• What the task requires
Without the pictures, set down every record below exactly as it reads.

• Provided records
[Start of Attachment]

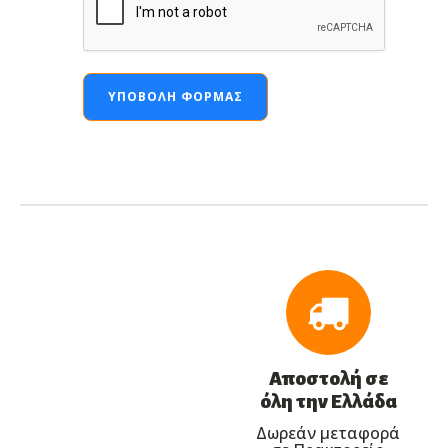
ΥΠΟΒΟΛΉ ΦΌΡΜΑΣ
Αποστολή σε
όλη την Ελλάδα
Δωρεάν μεταφορά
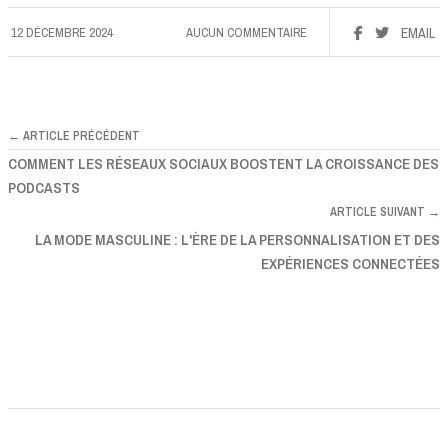
12 DÉCEMBRE 2024
AUCUN COMMENTAIRE
EMAIL
← ARTICLE PRÉCÉDENT
COMMENT LES RÉSEAUX SOCIAUX BOOSTENT LA CROISSANCE DES
PODCASTS
ARTICLE SUIVANT →
LA MODE MASCULINE : L'ÈRE DE LA PERSONNALISATION ET DES
EXPÉRIENCES CONNECTÉES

[End of Attachment]

• Your solution
ΥΠΟΒΟΛΉ ΦΌΡΜΑΣ
Αποστολή σε
όλη την Ελλάδα
Δωρεάν μεταφορά
12 DÉCEMBRE 2024
AUCUN COMMENTAIRE
EMAIL
← ARTICLE PRÉCÉDENT
COMMENT LES RÉSEAUX SOCIAUX BOOSTENT LA CROISSANCE DES
PODCASTS
ARTICLE SUIVANT →
LA MODE MASCULINE : L'ÈRE DE LA PERSONNALISATION ET DES
EXPÉRIENCES CONNECTÉES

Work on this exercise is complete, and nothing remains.